▸ **Exercise description**
Copy the records below exactly, but leave out any picture they contain.

Dataset records
• • • • •

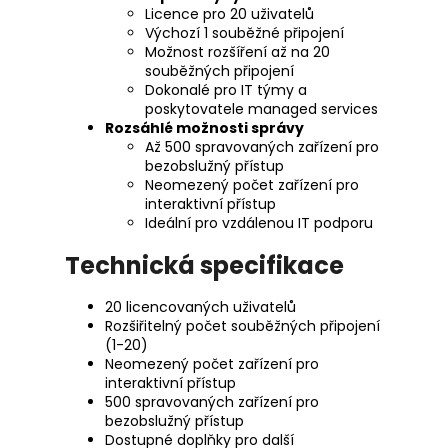
Licence pro 20 uživatelů
Výchozí 1 souběžné připojení
Možnost rozšíření až na 20
souběžných připojení
Dokonalé pro IT týmy a
poskytovatele managed services
Rozsáhlé možnosti správy
Až 500 spravovaných zařízení pro
bezobslužný přístup
Neomezený počet zařízení pro
interaktivní přístup
Ideální pro vzdálenou IT podporu
Technická specifikace
20 licencovaných uživatelů
Rozšiřitelný počet souběžných připojení
(1-20)
Neomezený počet zařízení pro
interaktivní přístup
500 spravovaných zařízení pro
bezobslužný přístup
Dostupné doplňky pro další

• • • • •

▸ **Solution to this exercise**
Licence pro 20 uživatelů
Výchozí 1 souběžné připojení
Možnost rozšíření až na 20
souběžných připojení
Dokonalé pro IT týmy a
poskytovatele managed services
Rozsáhlé možnosti správy
Až 500 spravovaných zařízení pro
bezobslužný přístup
Neomezený počet zařízení pro
interaktivní přístup
Ideální pro vzdálenou IT podporu
Technická specifikace
20 licencovaných uživatelů
Rozšiřitelný počet souběžných připojení
(1-20)
Neomezený počet zařízení pro
interaktivní přístup
500 spravovaných zařízení pro
bezobslužný přístup
Dostupné doplňky pro další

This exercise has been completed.